* _EXERCISE OBJECTIVE_: Answer with a number only, stating how many lines of the records hold the word "area".

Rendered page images
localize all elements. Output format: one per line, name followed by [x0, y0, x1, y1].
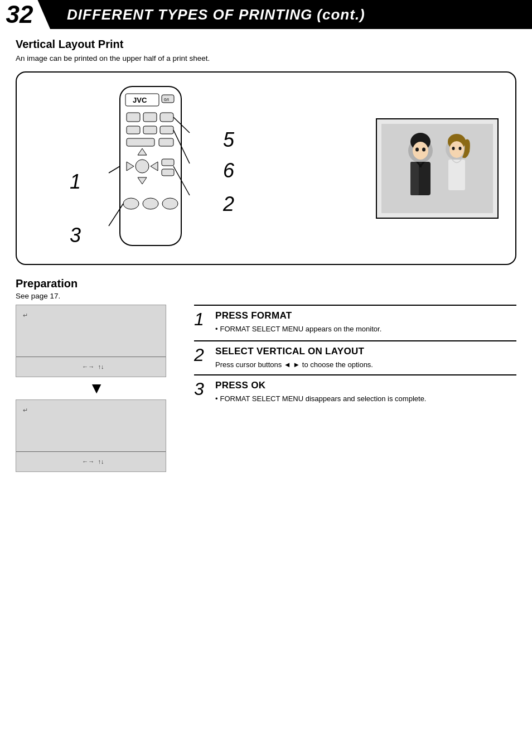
svg-line-26 — [109, 166, 120, 173]
svg-rect-19 — [162, 169, 174, 176]
svg-rect-35 — [419, 164, 422, 167]
step-3-title: PRESS OK — [215, 380, 516, 391]
prep-see-page: See page 17. — [16, 292, 516, 300]
svg-rect-31 — [410, 162, 419, 195]
svg-point-41 — [452, 147, 455, 150]
svg-rect-11 — [127, 138, 154, 146]
svg-rect-9 — [143, 126, 157, 134]
step-3-content: PRESS OK • FORMAT SELECT MENU disappears… — [215, 380, 516, 406]
steps-area: 1 PRESS FORMAT • FORMAT SELECT MENU appe… — [194, 305, 516, 410]
svg-rect-43 — [448, 160, 465, 190]
svg-text:0/I: 0/I — [164, 97, 169, 102]
step-3-bullet-1: • FORMAT SELECT MENU disappears and sele… — [215, 393, 516, 405]
label-3: 3 — [70, 224, 81, 247]
section-title: Vertical Layout Print — [16, 38, 516, 51]
main-content: Vertical Layout Print An image can be pr… — [0, 29, 532, 494]
print-sheet-after: ↵ ←→ ↑↓ — [16, 399, 166, 472]
page-header: 32 DIFFERENT TYPES OF PRINTING (cont.) — [0, 0, 532, 29]
print-sheet-before: ↵ ←→ ↑↓ — [16, 305, 166, 377]
step-3-number: 3 — [194, 380, 210, 398]
step-1-body: • FORMAT SELECT MENU appears on the moni… — [215, 324, 516, 335]
svg-rect-12 — [159, 138, 173, 146]
svg-point-20 — [123, 198, 139, 209]
remote-svg: JVC 0/I — [103, 84, 198, 251]
svg-rect-6 — [143, 113, 157, 122]
diagram-box: 1 3 5 6 2 JVC 0/I — [16, 71, 516, 265]
svg-text:JVC: JVC — [133, 96, 147, 104]
label-2: 2 — [223, 192, 234, 216]
divider-1 — [16, 357, 166, 357]
intro-text: An image can be printed on the upper hal… — [16, 54, 516, 62]
print-sheets-area: ↵ ←→ ↑↓ ▼ ↵ ←→ ↑↓ — [16, 305, 177, 472]
svg-point-21 — [143, 198, 158, 209]
step-1-title: PRESS FORMAT — [215, 310, 516, 321]
prep-title: Preparation — [16, 277, 516, 290]
svg-point-36 — [415, 147, 419, 151]
page-title: DIFFERENT TYPES OF PRINTING (cont.) — [67, 6, 365, 23]
label-6: 6 — [223, 159, 234, 182]
page-title-box: DIFFERENT TYPES OF PRINTING (cont.) — [50, 0, 532, 29]
step-1-bullet-1: • FORMAT SELECT MENU appears on the moni… — [215, 324, 516, 335]
svg-rect-7 — [160, 113, 173, 122]
cursor-icon-2: ↵ — [23, 407, 28, 414]
cursor-icon-1: ↵ — [23, 312, 28, 319]
big-arrow-down: ▼ — [16, 381, 177, 396]
step-1: 1 PRESS FORMAT • FORMAT SELECT MENU appe… — [194, 305, 516, 340]
arrows-label-1: ←→ ↑↓ — [82, 363, 104, 370]
step-2-number: 2 — [194, 346, 210, 364]
step-2-content: SELECT VERTICAL ON LAYOUT Press cursor b… — [215, 346, 516, 370]
label-1: 1 — [70, 170, 81, 194]
svg-point-22 — [162, 198, 178, 209]
arrows-label-2: ←→ ↑↓ — [82, 458, 104, 465]
svg-point-42 — [459, 147, 462, 150]
remote-area: 1 3 5 6 2 JVC 0/I — [33, 84, 268, 253]
step-2: 2 SELECT VERTICAL ON LAYOUT Press cursor… — [194, 340, 516, 375]
photo-illustration — [376, 118, 499, 219]
svg-rect-28 — [381, 124, 493, 213]
step-1-number: 1 — [194, 310, 210, 328]
prep-content: ↵ ←→ ↑↓ ▼ ↵ ←→ ↑↓ 1 — [16, 305, 516, 472]
remote-svg-container: 1 3 5 6 2 JVC 0/I — [103, 84, 198, 253]
step-2-body: Press cursor buttons ◄ ► to choose the o… — [215, 359, 516, 370]
step-3-body: • FORMAT SELECT MENU disappears and sele… — [215, 393, 516, 405]
page-number-box: 32 — [0, 0, 50, 29]
couple-svg — [381, 124, 493, 213]
photo-box — [376, 118, 499, 219]
step-3: 3 PRESS OK • FORMAT SELECT MENU disappea… — [194, 374, 516, 410]
svg-point-37 — [422, 147, 425, 151]
page-number: 32 — [6, 2, 33, 27]
preparation-section: Preparation See page 17. ↵ ←→ ↑↓ ▼ ↵ ←→ … — [16, 277, 516, 472]
step-1-content: PRESS FORMAT • FORMAT SELECT MENU appear… — [215, 310, 516, 336]
step-2-title: SELECT VERTICAL ON LAYOUT — [215, 346, 516, 357]
svg-point-40 — [449, 141, 464, 158]
svg-rect-8 — [127, 126, 140, 134]
svg-point-33 — [413, 142, 428, 160]
svg-rect-5 — [127, 113, 140, 122]
svg-rect-10 — [160, 126, 173, 134]
label-5: 5 — [223, 128, 234, 152]
divider-2 — [16, 451, 166, 452]
svg-point-17 — [136, 160, 149, 173]
svg-rect-18 — [162, 159, 174, 166]
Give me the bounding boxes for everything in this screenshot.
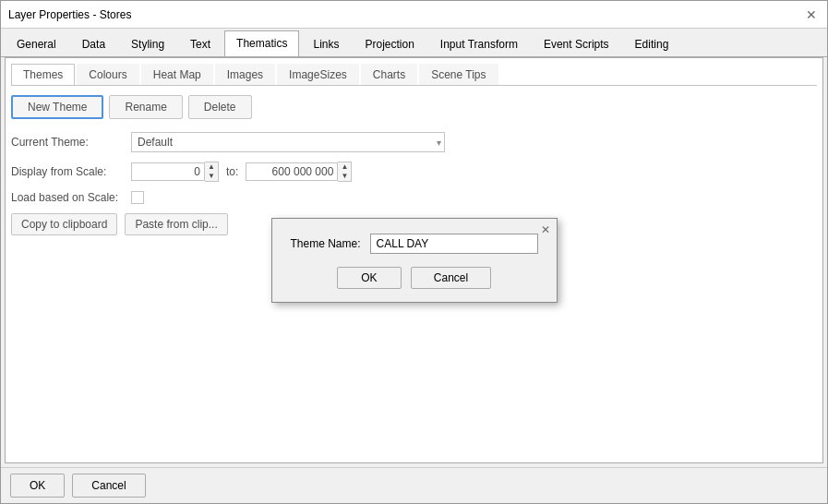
title-bar: Layer Properties - Stores ✕ xyxy=(1,1,827,29)
tab-general[interactable]: General xyxy=(5,31,68,56)
tab-event-scripts[interactable]: Event Scripts xyxy=(532,31,621,56)
modal-close-button[interactable]: ✕ xyxy=(538,222,553,237)
tab-styling[interactable]: Styling xyxy=(119,31,176,56)
bottom-bar: OK Cancel xyxy=(1,467,827,503)
ok-button[interactable]: OK xyxy=(10,474,65,498)
main-content-area: Themes Colours Heat Map Images ImageSize… xyxy=(5,57,823,463)
tab-thematics[interactable]: Thematics xyxy=(224,30,299,56)
tab-input-transform[interactable]: Input Transform xyxy=(428,31,530,56)
tab-projection[interactable]: Projection xyxy=(353,31,426,56)
theme-name-row: Theme Name: xyxy=(291,234,538,254)
modal-button-row: OK Cancel xyxy=(291,267,538,289)
tab-data[interactable]: Data xyxy=(70,31,117,56)
window-title: Layer Properties - Stores xyxy=(8,8,131,21)
top-tab-bar: General Data Styling Text Thematics Link… xyxy=(1,29,827,57)
rename-dialog: ✕ Theme Name: OK Cancel xyxy=(271,218,558,303)
tab-links[interactable]: Links xyxy=(301,31,351,56)
close-button[interactable]: ✕ xyxy=(803,6,820,23)
main-window: Layer Properties - Stores ✕ General Data… xyxy=(0,0,828,504)
tab-editing[interactable]: Editing xyxy=(623,31,681,56)
modal-ok-button[interactable]: OK xyxy=(337,267,402,289)
modal-cancel-button[interactable]: Cancel xyxy=(411,267,491,289)
theme-name-label: Theme Name: xyxy=(291,237,361,250)
modal-overlay: ✕ Theme Name: OK Cancel xyxy=(6,58,822,462)
cancel-button[interactable]: Cancel xyxy=(72,474,145,498)
theme-name-input[interactable] xyxy=(370,234,538,254)
tab-text[interactable]: Text xyxy=(178,31,222,56)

* _TASK OUTPUT_: 4